You don’t see the times I push down all my sadness in order to be the “me” I’m supposed to be. The fear that if you saw the truth, you wouldn’t want to be my friend anymore.

You don’t see the thoughts that consume me after each email or text I send out. Did I say something wrong? Will they think I’m a pest? Are they going to hate me?

You don’t see the late nights when I pray to God to make it stop and ask, “Why me?”

But then as the smoke in my brain clears a bit, I ask myself, “Why not me?”

Mental illness is just that… an illness. And people get sick. I didn’t choose this… I’m sure the millions of others who battle with their brain would agree with me there… nobody would ever choose this.

But the one thing I can choose to do is to talk about it. And I can only talk about my experience. I’m high-functioning… my mental health never stopped me from going to work or doing anything. Sometimes I think it drove me to the other extreme.

But everybody’s struggle is different.

I guess the main point I’m trying to make is that I don’t want to be afraid to talk about mental health. We have come a long way, but there is still a stigma attached to mental disorders.

I so wish that when I was 10 years old and didn’t know why I was so sad that I felt able to talk about it.

I wish at the age of 13, when I first thought about suicide, that I didn’t feel so alone and as if there was nobody to turn to.

I wish it didn’t take me 30-plus years to get into therapy.
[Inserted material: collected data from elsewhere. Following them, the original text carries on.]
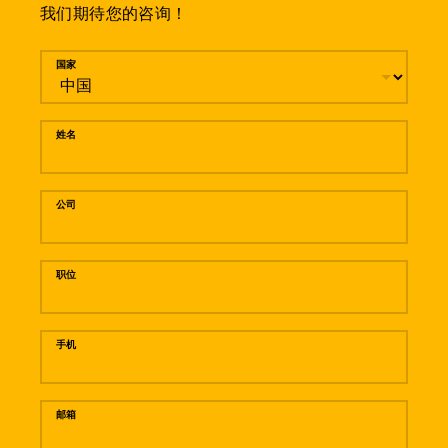
我们期待您的咨询！
留言
国家
姓名
公司
职位
手机
邮箱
I wish I felt it was OK to not be OK.

Maybe if we all talked more openly about our mental health, we could learn better how to understand and support our friends and loved ones through their journey. I know it isn’t easy, and not always successful… but always worth trying.

Maybe we could learn to stop judging a book by it’s cover and to look deeper inside what makes a person tick.

And maybe those of us with mental illness could learn to love ourselves more and to realize just how amazing we are to face an unseen force every day.

I want to learn to love myself… all of myself.

And I want to learn to let you see the rest of me too.